Tax breaks for married couples

Coutts’ O’Connell says a tax break for married couples in 2015 could gain a mention in the Autumn Statement. That said, given the value of the proposed tax break and the number of individuals who would be eligible, he says this historic pledge could ultimately have ‘little impact’ on people's living standards.

'New measures aimed at the low paid should arguably apply across the board and better reflect modern society,’ he added.

Further delays on raising the IHT tax-free band

Other predictions have included a rise in the tax free personal allowance for workers, which is due to rise to £10,000 from next April, but could be raised to £10,500 by April 2015.

For economist Archer and Coutt’s head of tax, trust & estate planning O'Connell, the inheritance tax nil band rate is likely to sit at £325,000, in spite of George Osborne's initial proposals over six years ago to raise it to £1 million.

‘The impact of the IHT tax-free allowance freeze, while understandable in the context of the post-2008 economic landscape, is being compounded by increasing property prices to bring ever more people in to the IHT net,’ O’Connell said.‘Passing on wealth early, to grandchildren perhaps, can be a sensible component of an IHT planning strategy but great care is needed to ensure sufficient monies are kept particularly bearing in mind increased life expectancy and spiralling old age care costs.’

Reduced business rate relief for small companies

Chancellor is also understood to be looking at ways of cutting taxes or costs for small businesses.

Archer suggests another measure that could be announced tomorrow would be a reduction in business rate relief for smaller companies, which is currently due to expire in April.

Tax on foreign-owned property in UK

Analysts are predicting potential capital gains tax on the sales of foreign-owned homes in the UK. For economist Archer, while this would not be a major revenue generator for the Treasury, the main aim would be to try and limit house price gains in London, which, he says, are now rising at a ‘worryingly sharp rate’.

Coutts’ O’Connell also expected high value UK residential property, particularly overseas-owned, to be targeted - although he says the tax system might constrain the available mechanisms. ‘Raising top-end stamp duty thresholds could prove more effective than imposing a capital gains tax charge on non-residents, while a progressive stamp duty system could have an even wider impact.’

As recently as last week, the Bank of England has started to withdraw some of its support to the housing market by, restricting access to mortgages for its Funding for Lending scheme in 2014.

Anti-avoidance crackdown to gather pace

Further measures are expected to be announced to close specific loopholes that are being capitalised on.
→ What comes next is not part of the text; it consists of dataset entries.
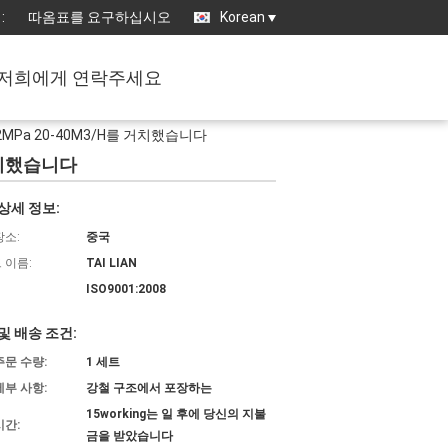
:
따옴표를 요구하십시오
Korean
저희에게 연락주세요
MPa 20-40M3/H를 거치했습니다
거치했습니다
상세 정보:
장소:
중국
 이름:
TAI LIAN
ISO9001:2008
및 배송 조건:
주문 수량:
1 세트
세부 사항:
강철 구조에서 포장하는
15working는 일 후에 당신의 지불
시간:
금을 받았습니다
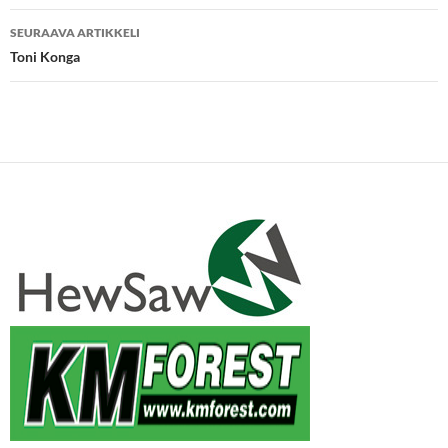
SEURAAVA ARTIKKELI
Toni Konga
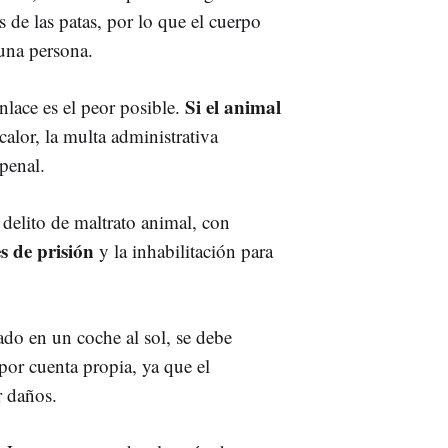
s de las patas, por lo que el cuerpo
una persona.
Si el animal
nlace es el peor posible.
calor, la multa administrativa
 penal.
 delito de maltrato animal, con
s de prisión
y la inhabilitación para
ado en un coche al sol, se debe
por cuenta propia, ya que el
r daños.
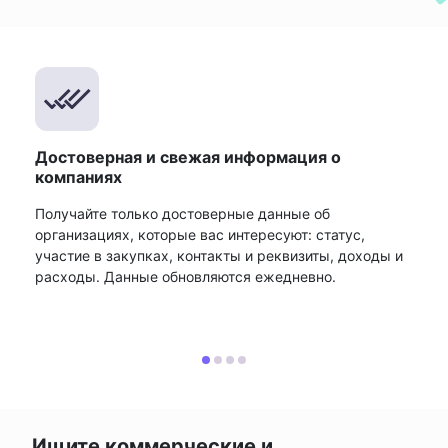
Достоверная и свежая информация о
компаниях
Получайте только достоверные данные об
организациях, которые вас интересуют: статус,
участие в закупках, контакты и реквизиты, доходы и
расходы. Данные обновляются ежедневно.
Ищите коммерческие и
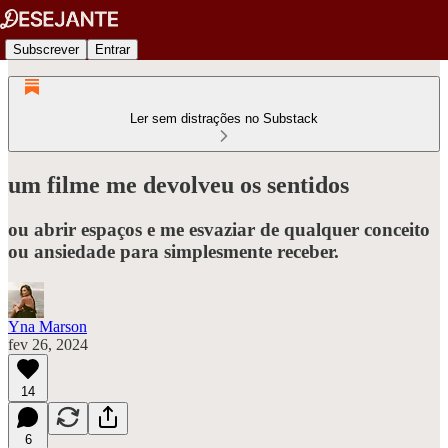
Subscrever
Entrar
Ler sem distrações no Substack
um filme me devolveu os sentidos
ou abrir espaços e me esvaziar de qualquer conceito
ou ansiedade para simplesmente receber.
Yna Marson
fev 26, 2024
14
6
Following the introduction of the General Anti-Abuse Rule earlier this year, Coutts’ head of tax, trust & estate planning said Osborne could announce further targeted measures to tackle artificial and abusive avoidance schemes.

‘The distinction between 'reasonable' tax planning and unacceptable tax avoidance is often blurred,’ he said.

Help for house building

In line with fears of a house price bubble, particularly in London, the Chancellor is expected to announce measures aimed at stimulating house building, given that the shortage of supply is a major problem that risks fuelling further price rises.
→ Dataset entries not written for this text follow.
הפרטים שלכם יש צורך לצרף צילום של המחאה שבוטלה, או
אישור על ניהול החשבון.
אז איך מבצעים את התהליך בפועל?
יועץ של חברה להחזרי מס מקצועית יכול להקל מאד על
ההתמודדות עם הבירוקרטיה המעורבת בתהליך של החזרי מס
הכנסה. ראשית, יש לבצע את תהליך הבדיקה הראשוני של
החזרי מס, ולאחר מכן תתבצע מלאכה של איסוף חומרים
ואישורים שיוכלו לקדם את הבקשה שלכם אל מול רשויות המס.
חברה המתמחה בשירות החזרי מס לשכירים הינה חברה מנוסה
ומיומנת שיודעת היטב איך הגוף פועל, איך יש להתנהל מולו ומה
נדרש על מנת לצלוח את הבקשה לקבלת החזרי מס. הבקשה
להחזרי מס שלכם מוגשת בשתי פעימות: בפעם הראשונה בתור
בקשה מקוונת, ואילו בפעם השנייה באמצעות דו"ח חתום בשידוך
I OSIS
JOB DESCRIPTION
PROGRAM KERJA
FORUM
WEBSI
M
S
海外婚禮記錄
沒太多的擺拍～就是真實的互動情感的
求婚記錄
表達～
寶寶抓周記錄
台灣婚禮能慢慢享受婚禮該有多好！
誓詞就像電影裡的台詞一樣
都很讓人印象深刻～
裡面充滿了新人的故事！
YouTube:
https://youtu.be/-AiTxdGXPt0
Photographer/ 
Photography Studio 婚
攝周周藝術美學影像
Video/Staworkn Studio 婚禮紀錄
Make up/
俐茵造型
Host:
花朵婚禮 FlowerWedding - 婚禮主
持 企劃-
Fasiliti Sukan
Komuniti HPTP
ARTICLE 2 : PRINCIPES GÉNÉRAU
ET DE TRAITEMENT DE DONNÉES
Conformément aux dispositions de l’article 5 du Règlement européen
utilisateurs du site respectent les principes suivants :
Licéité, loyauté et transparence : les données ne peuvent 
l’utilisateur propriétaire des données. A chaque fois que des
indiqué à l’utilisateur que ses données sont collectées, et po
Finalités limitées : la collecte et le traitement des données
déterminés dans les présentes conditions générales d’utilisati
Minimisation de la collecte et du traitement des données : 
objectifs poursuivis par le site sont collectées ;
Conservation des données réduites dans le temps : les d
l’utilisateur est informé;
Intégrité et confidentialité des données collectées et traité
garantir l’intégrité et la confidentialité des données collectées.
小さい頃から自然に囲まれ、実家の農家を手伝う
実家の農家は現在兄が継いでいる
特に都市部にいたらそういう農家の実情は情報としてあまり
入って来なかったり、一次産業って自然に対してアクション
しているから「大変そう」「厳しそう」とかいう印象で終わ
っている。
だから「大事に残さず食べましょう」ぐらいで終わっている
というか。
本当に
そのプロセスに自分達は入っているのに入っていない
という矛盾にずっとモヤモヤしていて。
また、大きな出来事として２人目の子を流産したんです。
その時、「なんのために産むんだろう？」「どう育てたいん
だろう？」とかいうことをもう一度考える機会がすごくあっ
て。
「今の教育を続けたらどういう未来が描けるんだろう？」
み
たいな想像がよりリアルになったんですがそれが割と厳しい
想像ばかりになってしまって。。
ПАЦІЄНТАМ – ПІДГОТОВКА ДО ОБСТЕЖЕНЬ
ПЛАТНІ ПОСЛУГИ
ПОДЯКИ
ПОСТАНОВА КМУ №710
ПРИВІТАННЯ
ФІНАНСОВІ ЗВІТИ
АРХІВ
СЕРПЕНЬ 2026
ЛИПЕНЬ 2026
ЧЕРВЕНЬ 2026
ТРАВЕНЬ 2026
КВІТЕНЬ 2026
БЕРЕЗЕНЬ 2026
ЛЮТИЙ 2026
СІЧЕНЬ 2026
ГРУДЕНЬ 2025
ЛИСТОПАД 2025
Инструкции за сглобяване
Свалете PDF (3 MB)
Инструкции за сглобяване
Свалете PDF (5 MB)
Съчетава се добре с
'The construction sector does now seem to be enjoying the decent, and increasingly broad-based, recovery following extended, deep weakness. Of critical importance to the construction sector going forward is that the economy holds up well over the coming months and that housing market activity sees sustained healthy (but not excessive) growth. The first stage of the government’s Help to Buy initiative has been particularly welcome for housebuilders,' Archer noted.